Prevalence and Molecular Characteristics of Clostridium difficile in Retail Meats, Food-Producing and Companion Animals, and Humans in Minnesota

Community-associated Clostridium difficile infection (CA-CDI) now accounts for approximately 50% of CDI cases in central Minnesota; animals and meat products are potential sources. From November 2011 to July 2013, we cultured retail meat products and fecal samples from food-producing and companion animals in central Minnesota for C. difficile by using standard methods. The resulting 51 C. difficile isolates, plus 30 archived local veterinary C. difficile isolates and 208 human CA-CDI case isolates from central Minnesota (from 2012) from the Minnesota Department of Health, were characterized molecularly, and source groups were compared using discriminant analysis.

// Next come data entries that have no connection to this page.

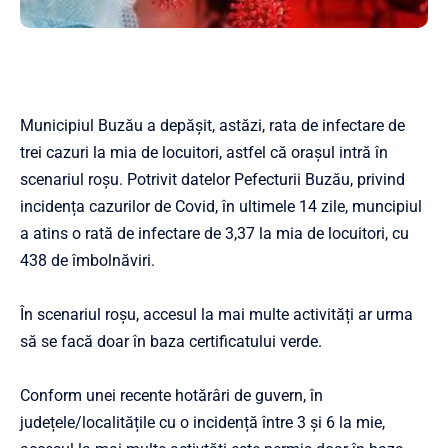
Municipiul Buzău a depășit, astăzi, rata de infectare de
trei cazuri la mia de locuitori, astfel că orașul intră în
scenariul roşu. Potrivit datelor Pefecturii Buzău, privind
incidența cazurilor de Covid, în ultimele 14 zile, muncipiul
a atins o rată de infectare de 3,37 la mia de locuitori, cu
438 de îmbolnăviri.
În scenariul roșu, accesul la mai multe activități ar urma
să se facă doar în baza certificatului verde.
Conform unei recente hotărâri de guvern, în
județele/localitățile cu o incidență între 3 și 6 la mie,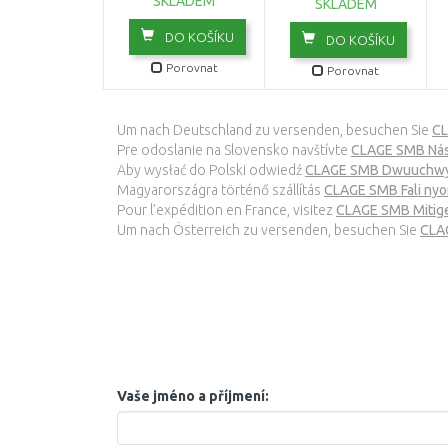
SKLADEM
SKLADEM
DO KOŠÍKU
DO KOŠÍKU
Porovnat
Porovnat
Um nach Deutschland zu versenden, besuchen Sie
CL
Pre odoslanie na Slovensko navštívte
CLAGE SMB Nást
Aby wysłać do Polski odwiedź
CLAGE SMB Dwuuchwy
Magyarországra történő szállítás
CLAGE SMB Fali ny
Pour l’expédition en France, visitez
CLAGE SMB Mitige
Um nach Österreich zu versenden, besuchen Sie
CLAG
Vaše jméno a příjmení: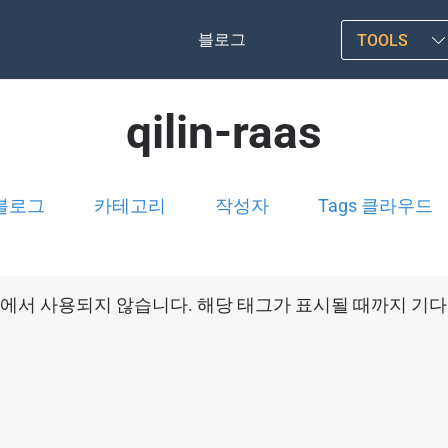
블로그
TOOLS
qilin-raas
블로그
카테고리
작성자
Tags 클라우드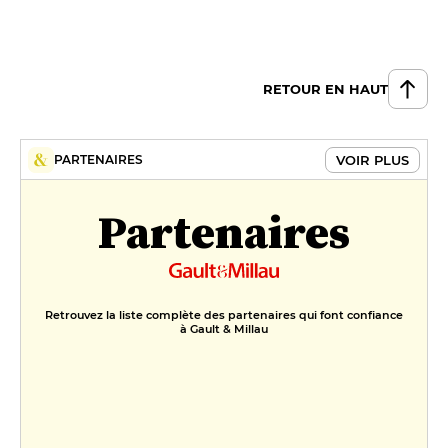
RETOUR EN HAUT
VOIR PLUS
PARTENAIRES
Partenaires
Retrouvez la liste complète des partenaires qui font confiance
à Gault & Millau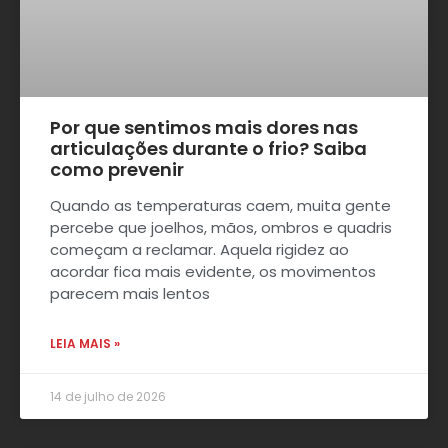
Por que sentimos mais dores nas
articulações durante o frio? Saiba
como prevenir
Quando as temperaturas caem, muita gente
percebe que joelhos, mãos, ombros e quadris
começam a reclamar. Aquela rigidez ao
acordar fica mais evidente, os movimentos
parecem mais lentos
LEIA MAIS »
14 de julho de 2026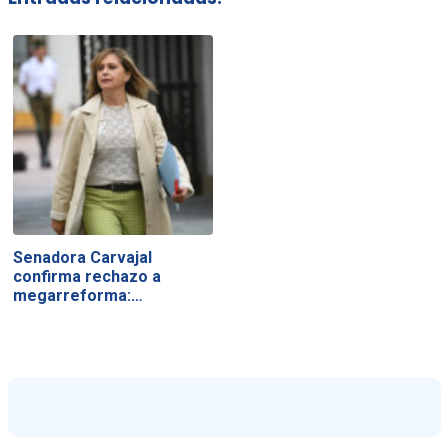
Senadora Carvajal
confirma rechazo a
megarreforma:…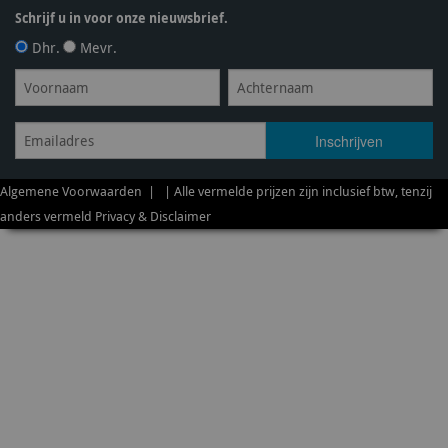
Schrijf u in voor onze nieuwsbrief.
Dhr.
Mevr.
Algemene Voorwaarden
| | Alle vermelde prijzen zijn inclusief btw, tenzij
anders vermeld
Privacy & Disclaimer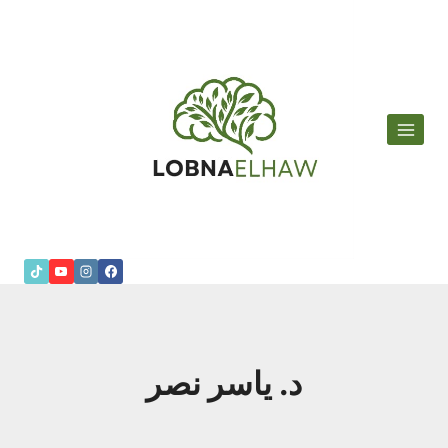
لتجاوز
لى
لمحتوى
د. ياسر نصر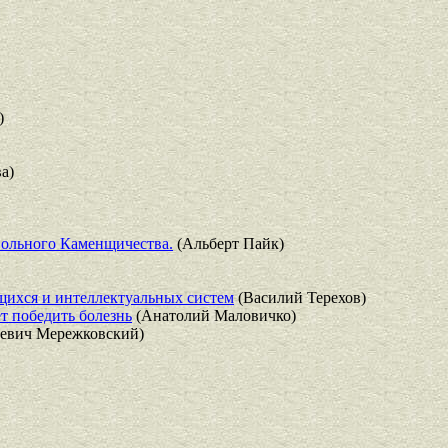
)
а)
Вольного Каменщичества.
(Альберт Пайк)
ихся и интеллектуальных систем
(Василий Терехов)
т победить болезнь
(Анатолий Маловичко)
евич Мережковский)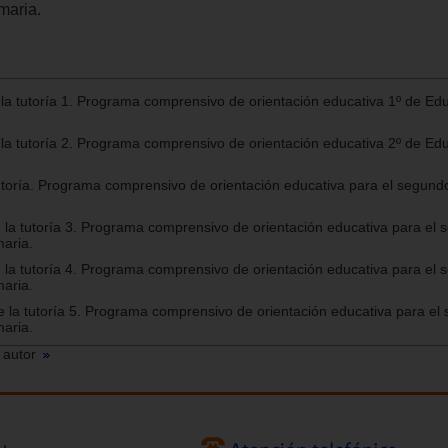
maria.
 la tutoría 1. Programa comprensivo de orientación educativa 1º de Ed
 la tutoría 2. Programa comprensivo de orientación educativa 2º de Ed
 tutoría. Programa comprensivo de orientación educativa para el segundo
e la tutoría 3. Programa comprensivo de orientación educativa para el
maria.
e la tutoría 4. Programa comprensivo de orientación educativa para el
maria.
de la tutoría 5. Programa comprensivo de orientación educativa para el
maria.
 autor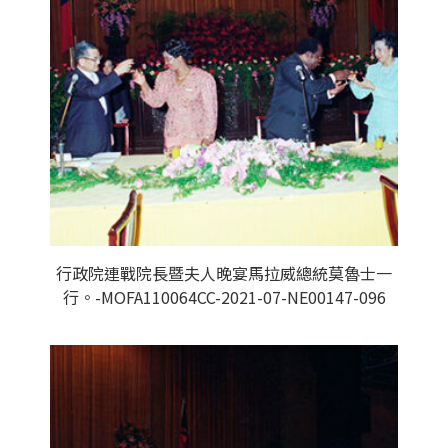
行政院連戰院長暨夫人晚宴馬拉威總統莫魯士一
行。-MOFA110064CC-2021-07-NE00147-096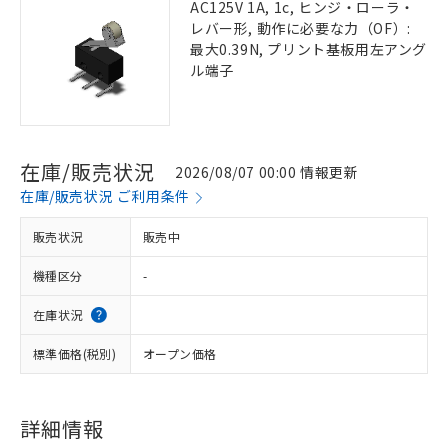
AC125V 1A, 1c, ヒンジ・ローラ・
レバー形, 動作に必要な力（OF）:
最大0.39N, プリント基板用左アング
ル端子
在庫/販売状況
2026/08/07 00:00 情報更新
在庫/販売状況 ご利用条件
販売状況
販売中
機種区分
-
在庫状況
標準価格(税別)
オープン価格
詳細情報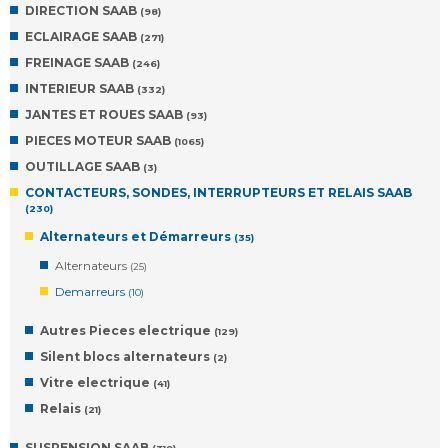
DIRECTION SAAB
(98)
ECLAIRAGE SAAB
(271)
FREINAGE SAAB
(246)
INTERIEUR SAAB
(332)
JANTES ET ROUES SAAB
(93)
PIECES MOTEUR SAAB
(1065)
OUTILLAGE SAAB
(3)
CONTACTEURS, SONDES, INTERRUPTEURS ET RELAIS SAAB
(230)
Alternateurs et Démarreurs
(35)
Alternateurs
(25)
Demarreurs
(10)
Autres Pieces electrique
(129)
Silent blocs alternateurs
(2)
Vitre electrique
(41)
Relais
(21)
SUSPENSION SAAB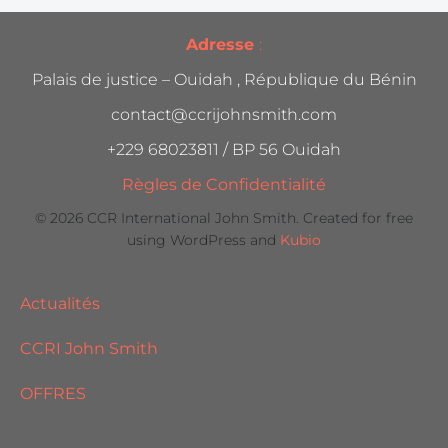
Adresse
:
Palais de justice – Ouidah , République du Bénin
contact@ccrijohnsmith.com
+229 68023811 / BP 56 Ouidah
Règles de Confidentialité
© 2026 CCR International John Smith. Created for free
using WordPress and
Kubio
Actualités
CCRI John Smith
OFFRES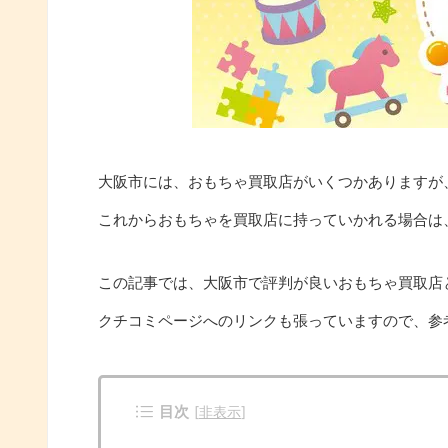
大阪市には、おもちゃ買取店がいくつかありますが
これからおもちゃを買取店に持っていかれる場合は
この記事では、大阪市で評判が良いおもちゃ買取店
クチコミページへのリンクも張っていますので、参
目次
[
非表示
]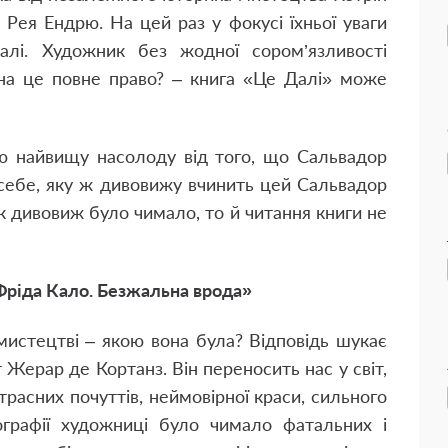
 Рея Ендрю. На цей раз у фокусі їхньої уваги
лі. Художник без жодної сором’язливості
 на це повне право? – книга «Це Далі» може
аю найвищу насолоду від того, що Сальвадор
 себе, яку ж дивовижу вчинить цей Сальвадор
 як дивовиж було чимало, то й читання книги не
Фріда Кало. Безжальна врода»
мистецтві – якою вона була? Відповідь шукає
Жерар де Кортанз. Він переносить нас у світ,
расних почуттів, неймовірної краси, сильного
графії художниці було чимало фатальних і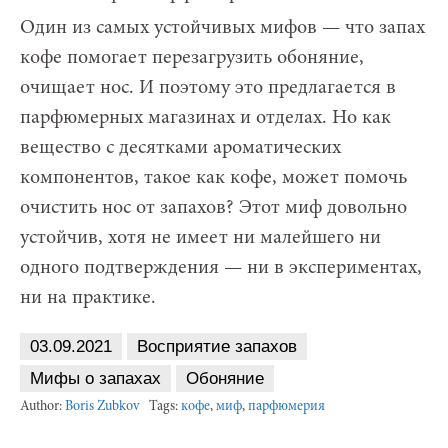
Один из самых устойчивых мифов — что запах
кофе помогает перезагрузить обоняние,
очищает нос. И поэтому это предлагается в
парфюмерных магазинах и отделах. Но как
вещество с десятками ароматических
компонентов, такое как кофе, может помочь
очистить нос от запахов? Этот миф довольно
устойчив, хотя не имеет ни малейшего ни
одного подтверждения — ни в экспериментах,
ни на практике.
03.09.2021
Восприятие запахов
Мифы о запахах
Обоняние
Author:
Boris Zubkov
Tags:
кофе
,
миф
,
парфюмерия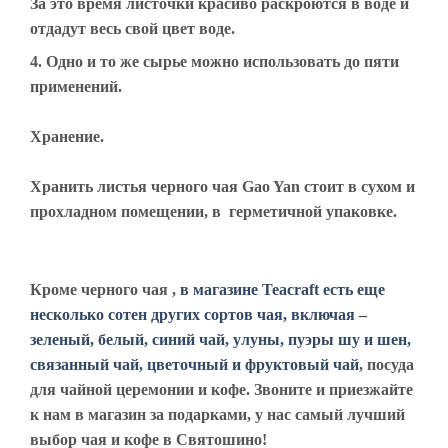
За это время листочки красиво раскроются в воде и
отдадут весь свой цвет воде.
4. Одно и то же сырье можно использовать до пяти
применений.
Хранение.
Хранить листья черного чая Gao Yan стоит в сухом и
прохладном помещении, в герметичной упаковке.
Кроме черного чая ,
в магазине Teacraft есть еще
несколько сотен других сортов чая, включая –
зеленый, белый, синий чай, улуны, пуэры шу и шен,
связанный чай, цветочный и фруктовый чай
, посуда
для чайной церемонии и кофе. Звоните и приезжайте
к нам в магазин за подарками, у нас самый лучший
выбор чая и кофе в Святошино!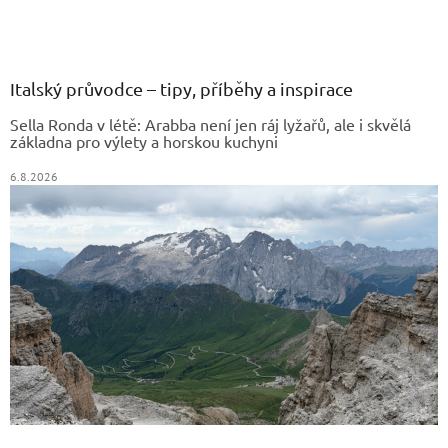
Z
á
p
a
Italský průvodce – tipy, příběhy a inspirace
t
Sella Ronda v létě: Arabba není jen ráj lyžařů, ale i skvělá
í
základna pro výlety a horskou kuchyni
6.8.2026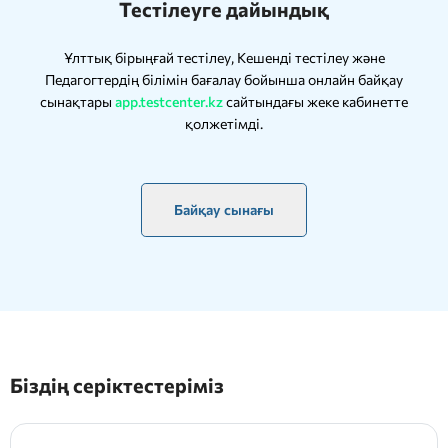
Тестілеуге дайындық
Ұлттық бірыңғай тестілеу, Кешенді тестілеу және
Педагогтердің білімін бағалау бойынша онлайн байқау
сынақтары
app.testcenter.kz
сайтындағы жеке кабинетте
қолжетімді.
Байқау сынағы
Біздің серіктестеріміз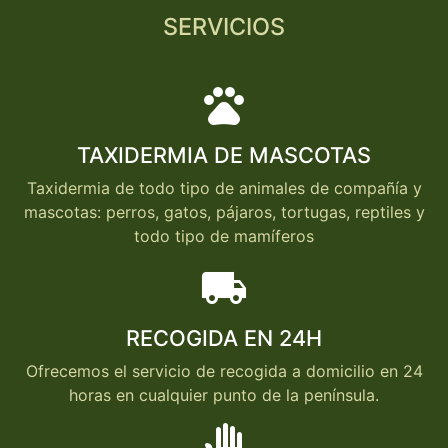
SERVICIOS
pets
TAXIDERMIA DE MASCOTAS
Taxidermia de todo tipo de animales de compañía y
mascotas: perros, gatos, pájaros, tortugas, reptiles y
todo tipo de mamíferos
local_shipping
RECOGIDA EN 24H
Ofrecemos el servicio de recogida a domicilio en 24
horas en cualquier punto de la península.
back_hand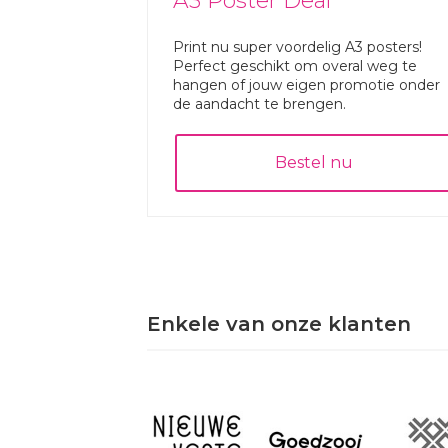
A3 Poster Deal
Print nu super voordelig A3 posters!
Perfect geschikt om overal weg te
hangen of jouw eigen promotie onder
de aandacht te brengen.
Bestel nu
Enkele van onze klanten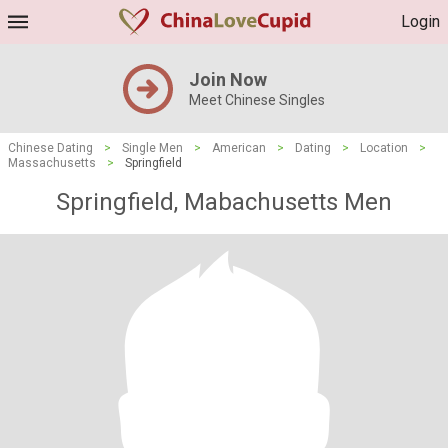
Login
Join Now
Meet Chinese Singles
Chinese Dating
>
Single Men
>
American
>
Dating
>
Location
>
Massachusetts
>
Springfield
Springfield, Mabachusetts Men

C. difficile was recovered from 0 (0%) of 342 retail meat samples and 51 (9%) of 559 animal fecal samples. Overall, the 81 animal source isolates and 208 human source isolates were highly diverse genetically. Molecular traits segregated extensively in relation to animal versus human origin. Discriminant analysis classified 95% of isolates correctly by source group; only five (2.5%) human source isolates were classified as animal source. These data do not support meat products or food-producing and companion animals as important sources of CA-CDI in the central Minnesota study region.